Process a CSV file and return a list of transactions
"""
transactions = []
institution = categorize_institution(os.path.basename(file_path))
with open(file_path, 'r', encoding='utf-8') as f:
reader = csv.DictReader(f)
for row in reader:
# Get the date
date_str = row.get('Date', '')
if not date_str:
continue
# Parse and normalize the date
year, month, day = parse_date(date_str, row.get('Source', ''))
# Get amount (handle different column names)
amount_str = row.get('Amount', '') or row.get('Debit', '') or row.get('Credit', '0')
try:
amount = float(amount_str.replace(',', '.')) if amount_str else 0
except ValueError:
amount = 0
# Create transaction record
transactions.append({
'year': year,
'month': month,
'day': day,
'date_str': date_str,
'description': row.get('Description', ''),
'category': row.get('Category', 'Other'),
'amount': amount,
'institution': institution,
'source': row.get('Source', os.path.basename(file_path))
})
return transactions
def main():
parser = argparse.ArgumentParser(description='Aggregate all account statements by month')

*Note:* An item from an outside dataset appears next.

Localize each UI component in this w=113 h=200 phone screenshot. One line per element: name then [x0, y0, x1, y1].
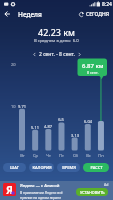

parser.add_argument('--input-dir', default='output/csv',
help='Directory containing CSV files to aggregate (default: output/csv)')
parser.add_argument('--output-dir', default='output/reports',
help='Directory to save aggregated reports (default: output/reports)')

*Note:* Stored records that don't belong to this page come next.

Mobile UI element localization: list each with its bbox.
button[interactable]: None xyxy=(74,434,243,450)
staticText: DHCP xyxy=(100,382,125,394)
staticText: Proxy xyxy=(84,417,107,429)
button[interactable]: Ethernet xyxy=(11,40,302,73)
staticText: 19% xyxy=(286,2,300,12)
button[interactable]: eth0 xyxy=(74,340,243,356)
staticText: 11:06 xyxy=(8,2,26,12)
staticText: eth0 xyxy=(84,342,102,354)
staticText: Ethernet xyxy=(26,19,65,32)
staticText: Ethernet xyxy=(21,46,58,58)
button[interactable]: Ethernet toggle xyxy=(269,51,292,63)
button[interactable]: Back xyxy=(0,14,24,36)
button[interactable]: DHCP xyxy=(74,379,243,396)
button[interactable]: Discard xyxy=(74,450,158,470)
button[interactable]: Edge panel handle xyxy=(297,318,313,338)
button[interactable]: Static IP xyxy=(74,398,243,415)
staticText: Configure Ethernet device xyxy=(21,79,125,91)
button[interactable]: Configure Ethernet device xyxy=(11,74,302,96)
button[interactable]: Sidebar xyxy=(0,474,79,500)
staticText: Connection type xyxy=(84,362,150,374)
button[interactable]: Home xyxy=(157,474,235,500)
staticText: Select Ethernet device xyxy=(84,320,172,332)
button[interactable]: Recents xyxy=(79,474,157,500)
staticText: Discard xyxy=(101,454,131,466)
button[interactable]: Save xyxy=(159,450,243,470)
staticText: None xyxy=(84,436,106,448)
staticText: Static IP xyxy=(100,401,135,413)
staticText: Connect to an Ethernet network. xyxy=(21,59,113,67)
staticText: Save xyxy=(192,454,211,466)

args = parser.parse_args()
# Create output directory
os.makedirs(args.output_dir, exist_ok=True)
print(f"\n{'='*60}")
print(f"Monthly Aggregation of All Account Statements")
print(f"Input Directory: {os.path.abspath(args.input_dir)}")

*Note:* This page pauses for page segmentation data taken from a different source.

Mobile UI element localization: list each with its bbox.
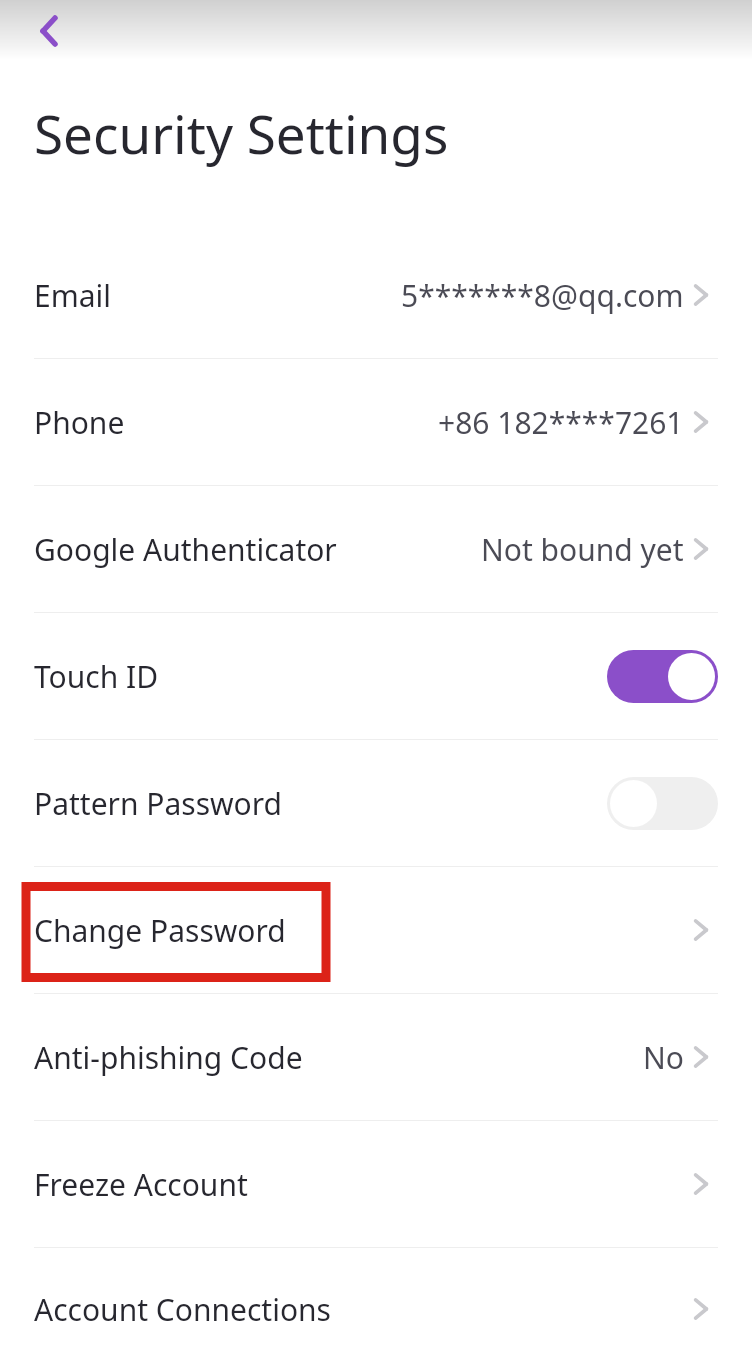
staticText: Touch ID [34, 656, 159, 697]
staticText: Phone [34, 402, 125, 443]
staticText: +86 182****7261 [438, 402, 684, 443]
staticText: Account Connections [34, 1289, 331, 1330]
staticText: Email [34, 275, 112, 316]
button[interactable]: Touch ID [0, 613, 752, 739]
button[interactable]: Anti-phishing Code [0, 994, 752, 1120]
staticText: Freeze Account [34, 1164, 248, 1205]
staticText: No [643, 1037, 684, 1078]
staticText: Pattern Password [34, 783, 282, 824]
staticText: Google Authenticator [34, 529, 337, 570]
staticText: Security Settings [34, 97, 449, 169]
staticText: Change Password [34, 910, 286, 951]
button[interactable]: Email [0, 232, 752, 358]
button[interactable]: Enabled [607, 650, 718, 703]
button[interactable]: Disabled [607, 777, 718, 830]
button[interactable]: Change Password [0, 867, 752, 993]
staticText: Anti-phishing Code [34, 1037, 303, 1078]
staticText: 5*******8@qq.com [401, 275, 684, 316]
button[interactable]: Freeze Account [0, 1121, 752, 1247]
button[interactable]: Account Connections [0, 1248, 752, 1370]
staticText: Not bound yet [481, 529, 684, 570]
button[interactable]: Back [21, 5, 73, 57]
button[interactable]: Pattern Password [0, 740, 752, 866]
button[interactable]: Google Authenticator [0, 486, 752, 612]
button[interactable]: Phone [0, 359, 752, 485]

print(f"Output Directory: {os.path.abspath(args.output_dir)}")
print(f"Date: {datetime.now().strftime('%Y-%m-%d %H:%M:%S')}")
print(f"{'='*60}")
# Collect all transactions
all_transactions = []
# Find all CSV files in input directory
csv_files = [f for f in os.listdir(args.input_dir) if f.endswith('.csv')]
if not csv_files:
print(f"\nError: No CSV files found in {args.input_dir}")
return
# Process each CSV file
for csv_file in csv_files:
file_path = os.path.join(args.input_dir, csv_file)
print(f"\nProcessing: {csv_file}")
transactions = process_csv_file(file_path)
all_transactions.extend(transactions)
print(f" Found {len(transactions)} transactions")
# Group transactions by month
monthly_transactions = defaultdict(list)
for transaction in all_transactions:
key = (transaction['year'], transaction['month'])
monthly_transactions[key].append(transaction)
# Create monthly summary report
summary_file = os.path.join(args.output_dir, 'monthly_summary.csv')
with open(summary_file, 'w', newline='', encoding='utf-8') as f:
writer = csv.writer(f)
# Header
writer.writerow([
'Year', 'Month', 'Total Income', 'Total Expenses', 'Net Balance',
'Transaction Count', 'Institutions'
])
# Process each month
for (year, month) in sorted(monthly_transactions.keys()):
transactions = monthly_transactions[(year, month)]
month_name = calendar.month_name[month]
# Calculate totals
total_income = sum(t['amount'] for t in transactions if t['amount'] < 0) # Negative amounts are income in Revolut
total_expenses = sum(t['amount'] for t in transactions if t['amount'] > 0)
net_balance = total_income + total_expenses
transaction_count = len(transactions)
# Get unique institutions
institutions = sorted(list(set(t['institution'] for t in transactions)))
institutions_str = ', '.join(institutions)
# Write row
writer.writerow([
year, month_name, total_income, total_expenses, net_balance,
transaction_count, institutions_str
])
# Create detailed monthly transactions file for each month
for (year, month) in sorted(monthly_transactions.keys()):
month_name = calendar.month_name[month].lower()
transactions = monthly_transactions[(year, month)]
# Create filename
detail_file = os.path.join(args.output_dir, f'transactions_{year}_{month_name}.csv')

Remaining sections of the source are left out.